### About this task:
Which lines belong in your copy? Those from the start of the data through the line with "Партнерам (387, 2294)", exactly as written, without any pictures.

### Data:

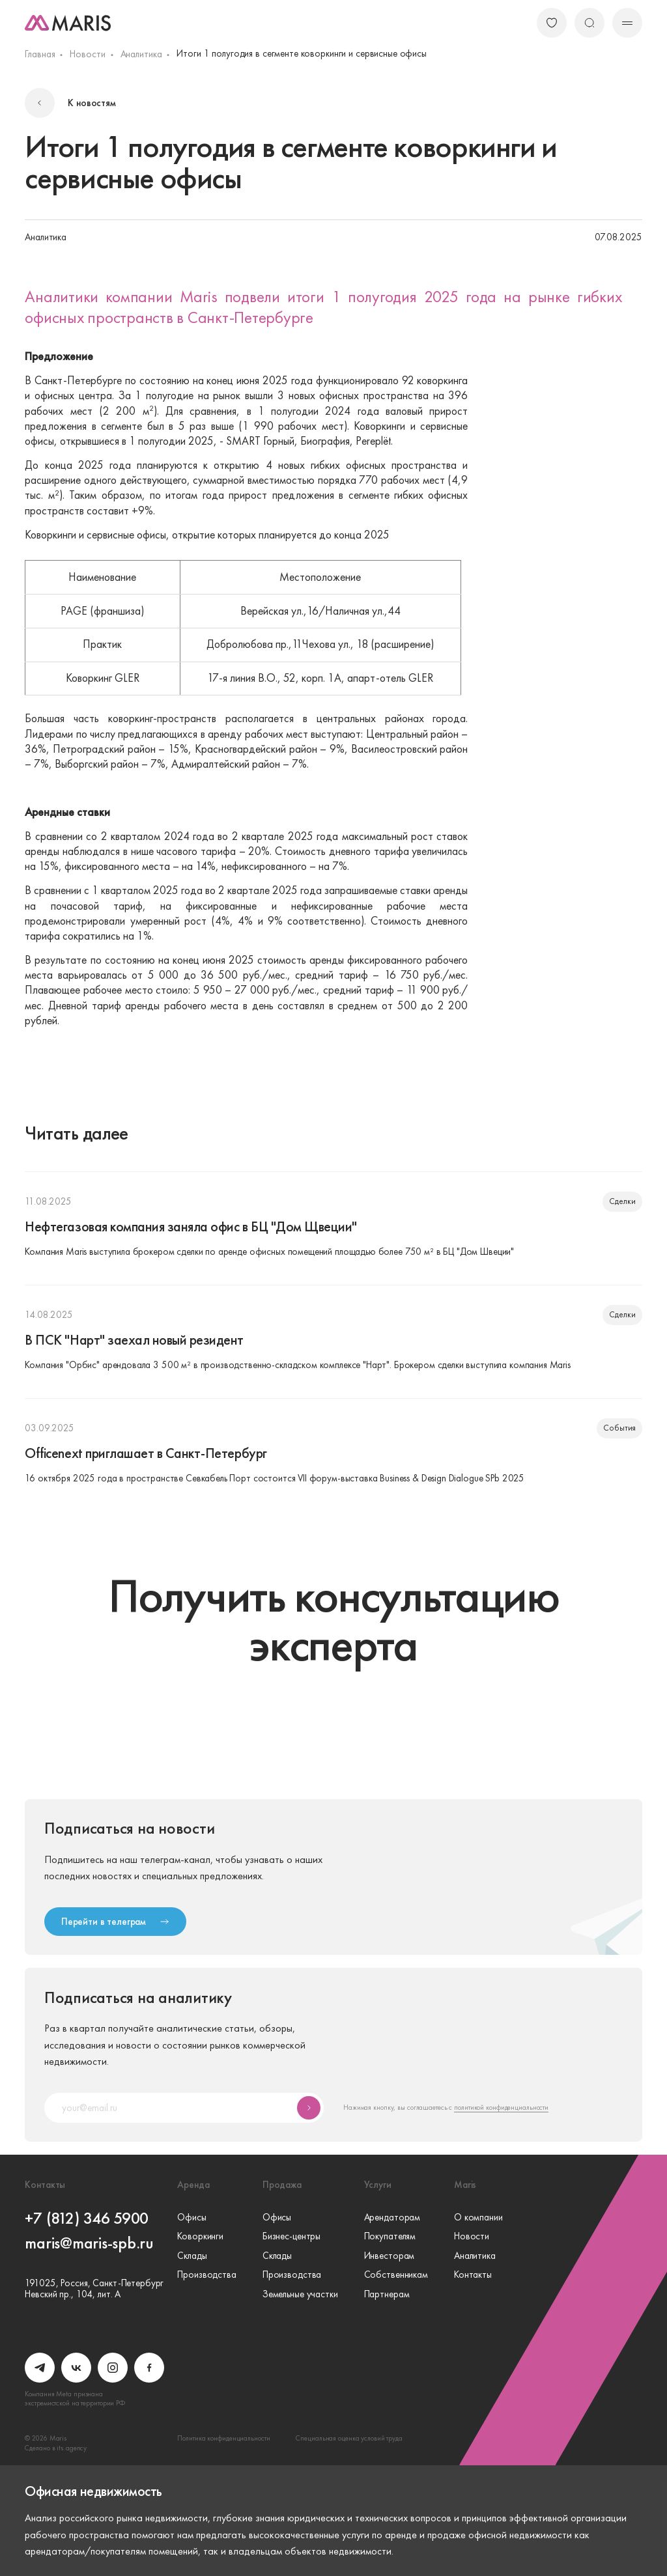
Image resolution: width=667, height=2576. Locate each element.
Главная (40, 54)
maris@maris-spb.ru (89, 2243)
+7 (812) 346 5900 (87, 2218)
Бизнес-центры (291, 2236)
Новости (87, 54)
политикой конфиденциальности (501, 2107)
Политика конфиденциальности (223, 2438)
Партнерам (387, 2294)
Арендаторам (392, 2217)
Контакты (473, 2274)
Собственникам (396, 2274)
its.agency (72, 2447)
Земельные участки (300, 2294)
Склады (191, 2255)
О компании (478, 2217)
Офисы (191, 2217)
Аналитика (141, 54)
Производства (206, 2274)
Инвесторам (389, 2255)
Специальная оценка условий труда (349, 2438)
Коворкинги (200, 2236)
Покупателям (390, 2236)
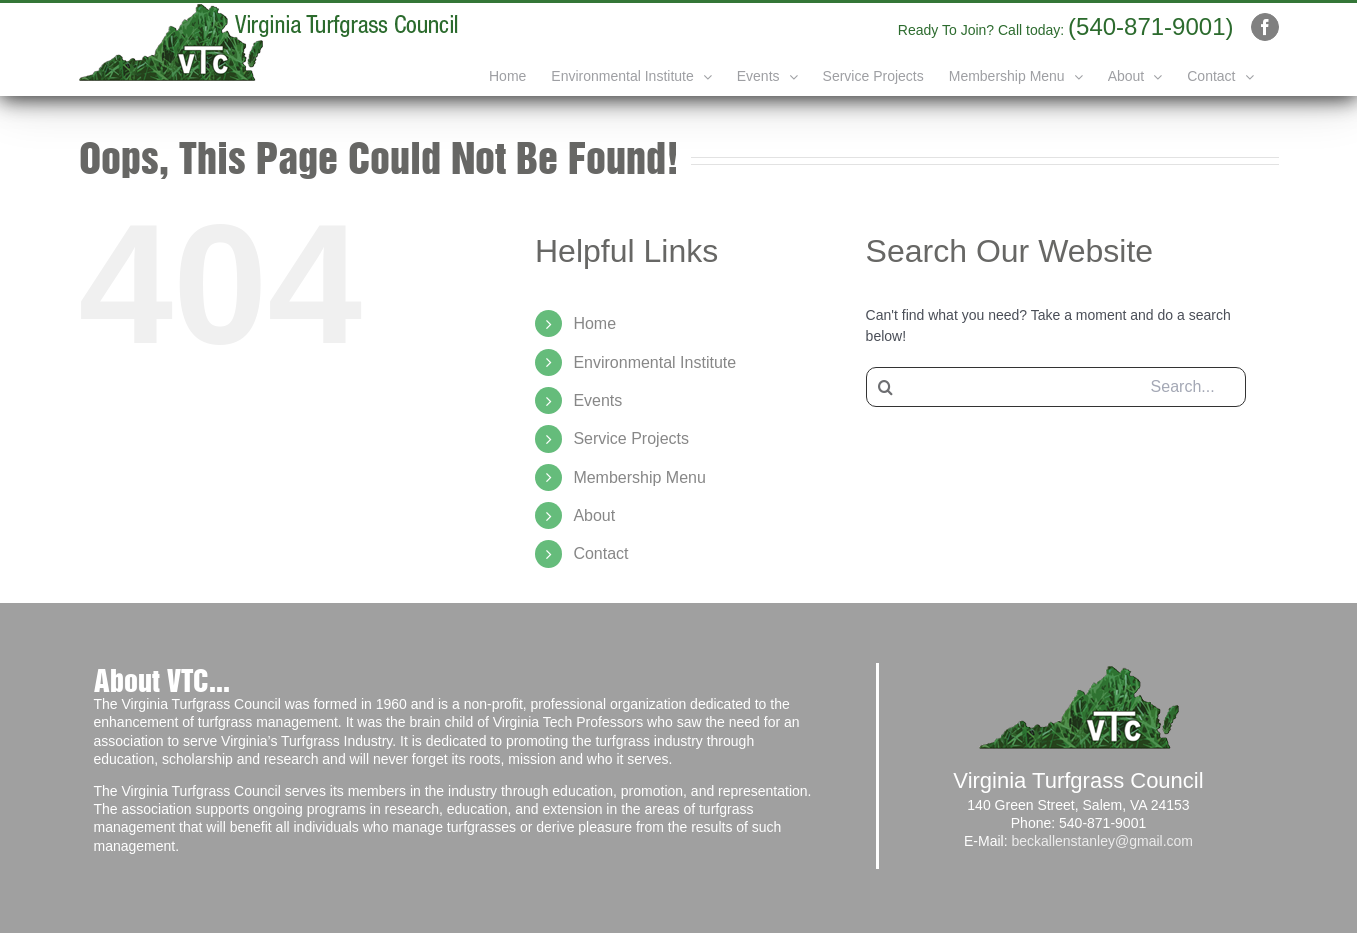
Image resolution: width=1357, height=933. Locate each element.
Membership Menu (639, 477)
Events (597, 400)
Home (594, 323)
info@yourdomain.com (838, 27)
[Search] (886, 387)
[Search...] (1056, 387)
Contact (600, 553)
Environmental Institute (654, 362)
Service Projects (631, 438)
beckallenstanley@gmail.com (1102, 841)
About (594, 515)
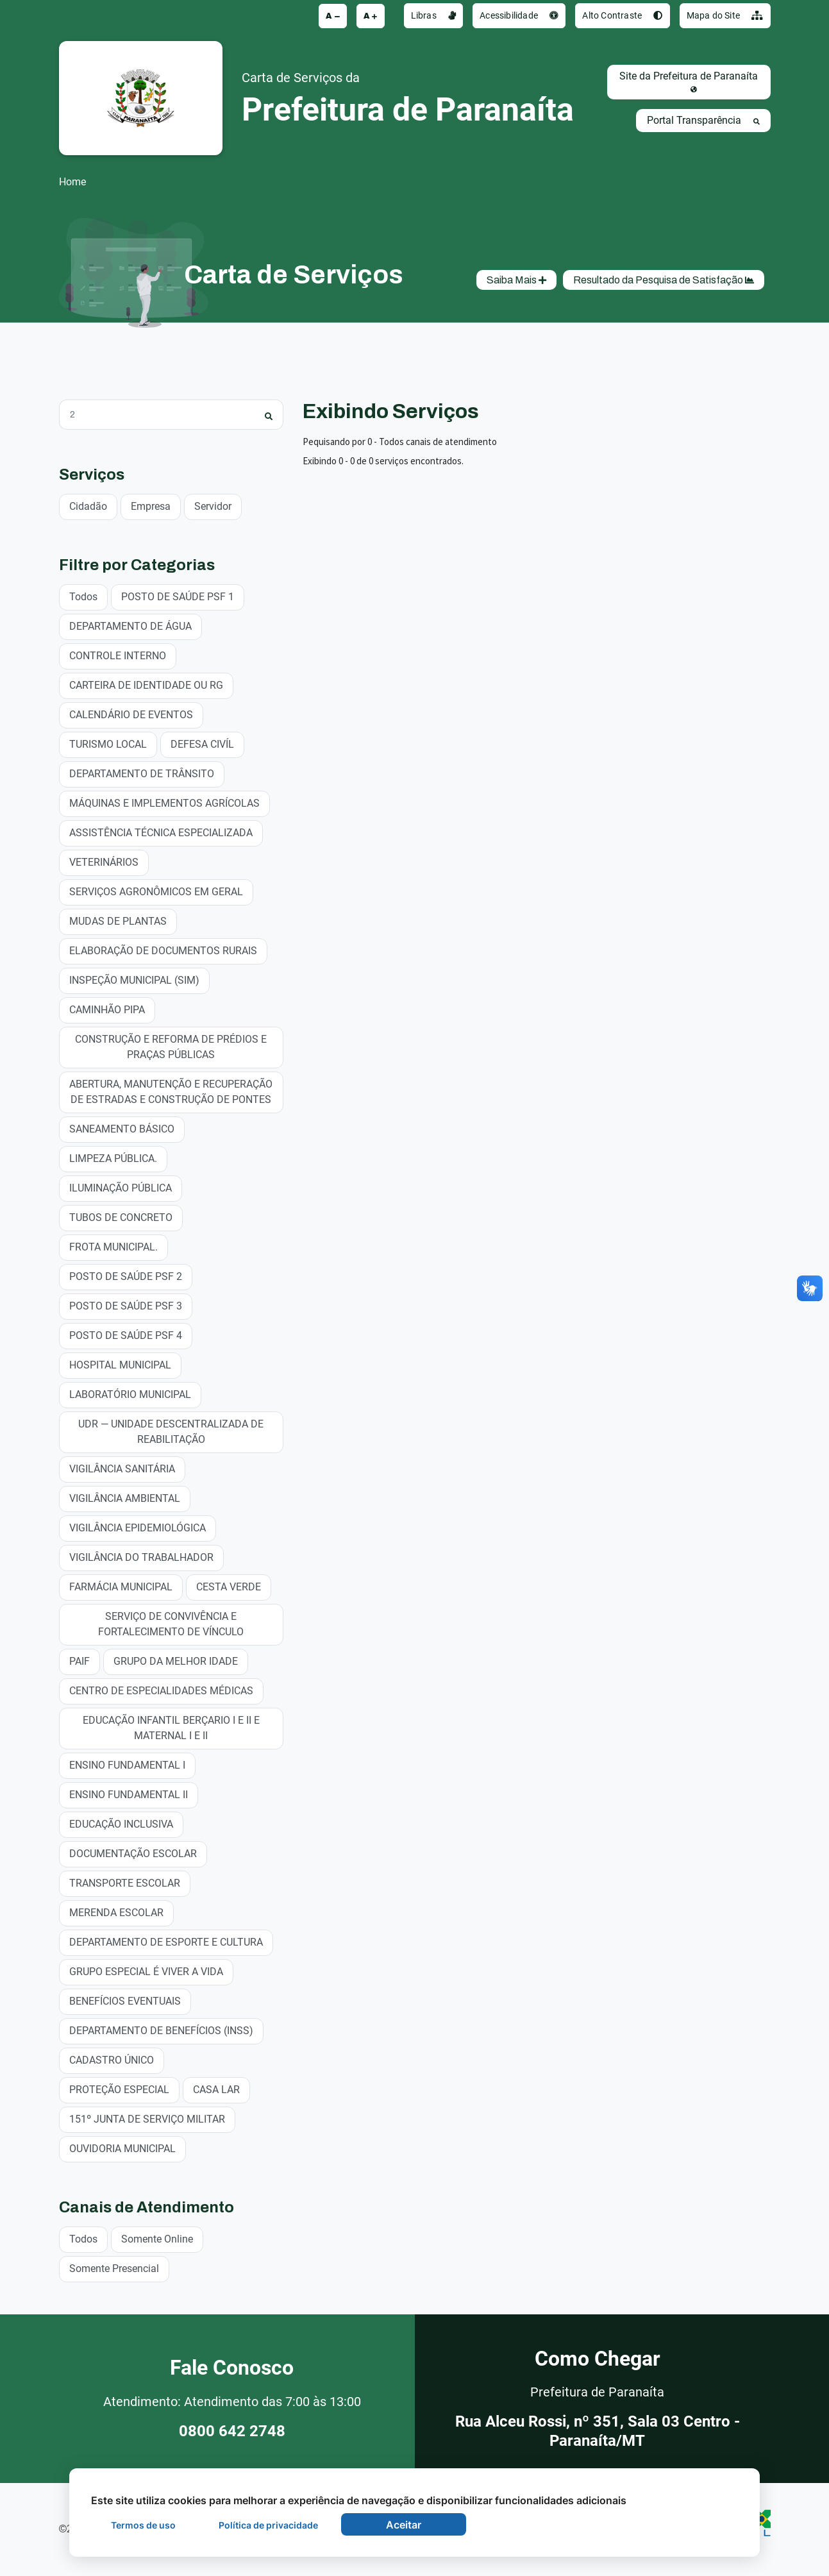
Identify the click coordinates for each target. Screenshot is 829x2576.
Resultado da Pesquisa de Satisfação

### Reply:
Image resolution: width=667, height=2576. Locate each element.
Главная (40, 54)
maris@maris-spb.ru (89, 2243)
+7 (812) 346 5900 (87, 2218)
Бизнес-центры (291, 2236)
Новости (87, 54)
политикой конфиденциальности (501, 2107)
Политика конфиденциальности (223, 2438)
Партнерам (387, 2294)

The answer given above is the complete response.